Summary of 13th Finance Commission Report


Finance Commission is established for the purpose of allocation of certain resources of revenue between the Union and the State Governments and it is established under Article 280 of the Constitution of India by the President. The Operational duration for the finance commission is five years. So far 13 Finance Commissions have been appointed.

The 1st finance Commission was established in the year 1951 headed by K C Neogy for the period 1952-57. 13th Finance Commission is established in the year 2007 headed by Vijay kelkar for the period 2010-15.

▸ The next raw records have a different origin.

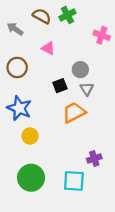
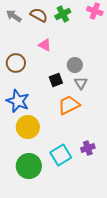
gray arrow: (15, 29) -> (14, 16), moved
pink cross: (102, 35) -> (95, 11), moved
yellow circle: (30, 136) -> (28, 127), size x1.5
cyan square: (74, 181) -> (61, 155), moved, turned -35

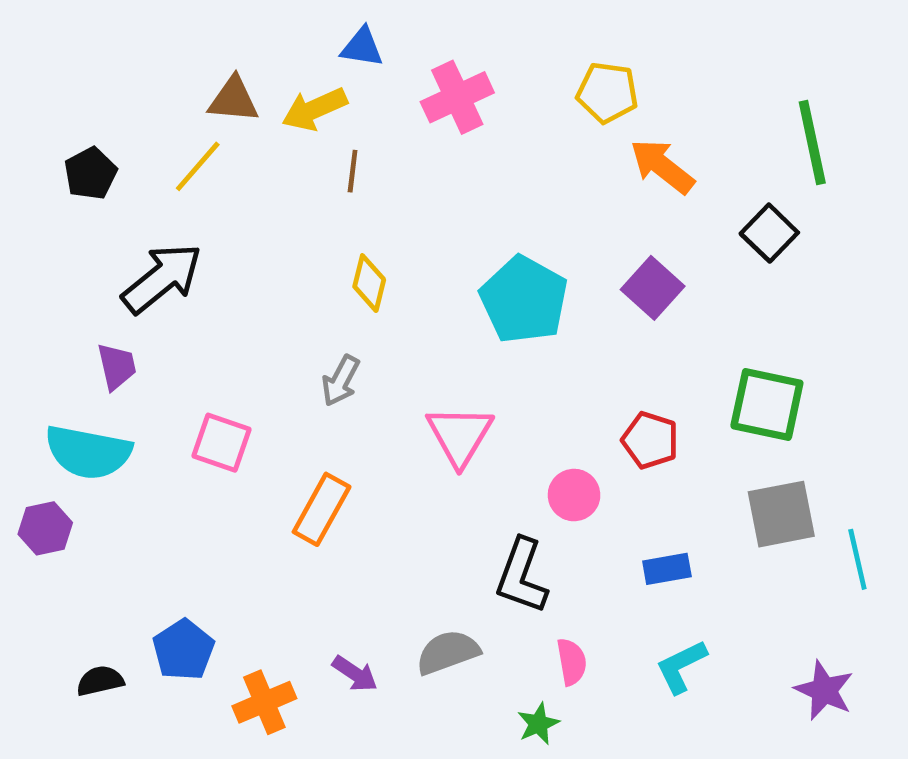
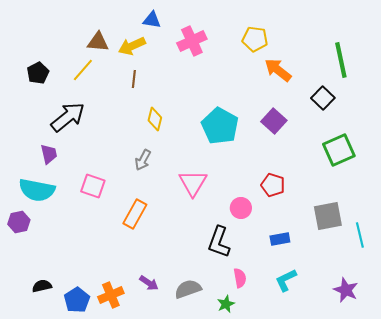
brown line: (353, 171) -> (134, 79), moved
green square: (767, 405) -> (339, 150), moved, turned -36
blue pentagon: (183, 650) -> (77, 300), moved
gray semicircle: (448, 652) -> (188, 289), moved

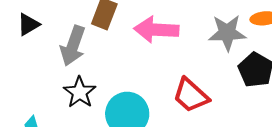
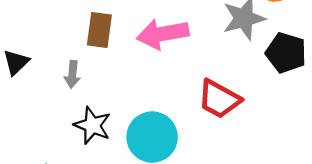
gray arrow: (73, 46) -> (72, 74), size x0.6

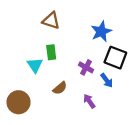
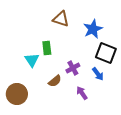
brown triangle: (51, 21) -> (61, 19), moved
purple cross: (86, 67) -> (73, 68), moved, turned 32

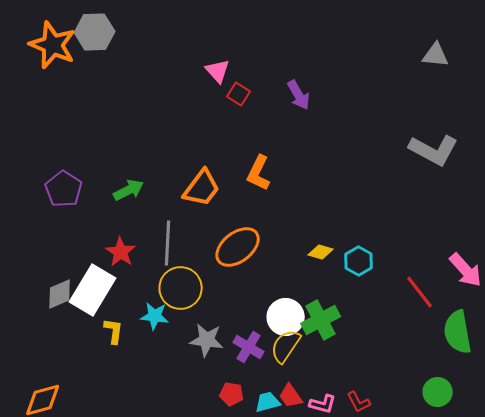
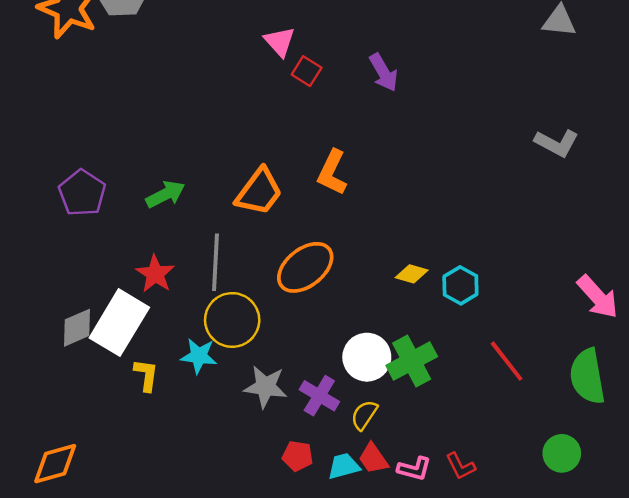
gray L-shape: (434, 150) -> (557, 143), size x0.7
red line: (420, 292) -> (507, 361), moved
yellow semicircle: (286, 346) -> (364, 415), moved, size x0.7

The following are some of the key recommendations of the FC-XIII:

    • The share of States in net proceeds of shareable Central taxes shall be 32 per cent every year for the period of the award.
    • Revenue accruing to a State is to be protected to the levels that would have accrued to it had service tax been a part of the shareable Central taxes, if the 88th Amendment to Constitution is notified and followed up by a legislations enabling States to levy service tax.
    • Centre is to review the levy of cesses and surcharges with a view to reducing their share in its gross tax revenue.
    • The indicative ceiling on overall transfers to States on revenue account may be set at 39.5 per cent of gross revenue receipts of the Centre.
    • The Medium Term Fiscal Plan (MTFP) should be a statement of commitment rather than intent.
    • New disclosures have been specified for the Budget/MTFP including on tax expenditure, public-private partnership liabilities and the details of variables underlying receipts and expenditure projections.
    • The Fiscal Responsibility and Budget Management (FRBM) Act needs to specify the nature of shocks that would require relaxation of the targets there under.
    • States are expected to be able to get back to their fiscal correction path by 2011-12 and amend their FRBM Acts to the effect.
    • State Governments are to be eligible for the general performance and special area performance grants only if they comply with the prescribed stipulation in terms of grants to local bodies.
    • The National Calamity Contingency Fund (NCCF) should be merged with the National Disaster Response Fund (NDRF) and the Calamity Relief Fund (CRF) with the State Disaster Response Funds (SDRFs) of the respective States.
    • A total non-Plan revenue grant of Rs 51,800 crore is recommended over the award period for eight States. A performance grant of Rs 1500 crore is recommended for three special category States that have graduated from a non-Plan revenue deficit situation.
    • An amount of Rs 19,930 crore has been recommended as grant for maintenance of roads and bridges for four years (2011-12 to 2014-15).
  • An amount of Rs 24,068 crore has been recommended as grant for elementary education.
  • An amount of Rs 27,945 crore has been recommended for State-specific needs.
  • Amounts of Rs 5,000 crore each as forest, renewable energy and water sector-management grants have been recommended.
  • A total sum of Rs 3,18,581 crore has been recommended for the award period as grants-in-aid to States.